(Page images and extracted text)
=== Begin Enclosure ===

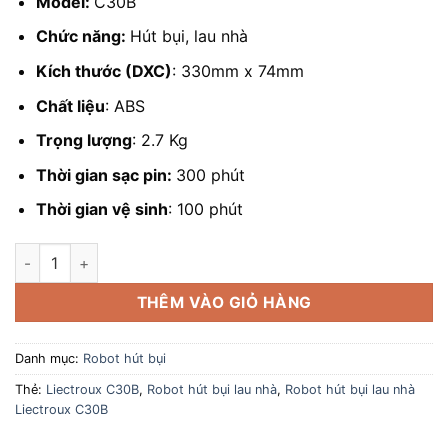
Model:
C30B
Chức năng:
Hút bụi, lau nhà
Kích thước (DXC)
: 330mm x 74mm
Chất liệu
: ABS
Trọng lượng
: 2.7 Kg
Thời gian sạc pin:
300 phút
Thời gian vệ sinh
: 100 phút
Robot hút bụi lau nhà Liectroux C30B số lượng
THÊM VÀO GIỎ HÀNG
Danh mục:
Robot hút bụi
Thẻ:
Liectroux C30B
,
Robot hút bụi lau nhà
,
Robot hút bụi lau nhà
Liectroux C30B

=== End Enclosure ===

- **Activity**
In this exercise, set down all of the data exactly, without the pictures.

- **Solved problem**
Model:
C30B
Chức năng:
Hút bụi, lau nhà
Kích thước (DXC)
: 330mm x 74mm
Chất liệu
: ABS
Trọng lượng
: 2.7 Kg
Thời gian sạc pin:
300 phút
Thời gian vệ sinh
: 100 phút
Robot hút bụi lau nhà Liectroux C30B số lượng
THÊM VÀO GIỎ HÀNG
Danh mục:
Robot hút bụi
Thẻ:
Liectroux C30B
,
Robot hút bụi lau nhà
,
Robot hút bụi lau nhà
Liectroux C30B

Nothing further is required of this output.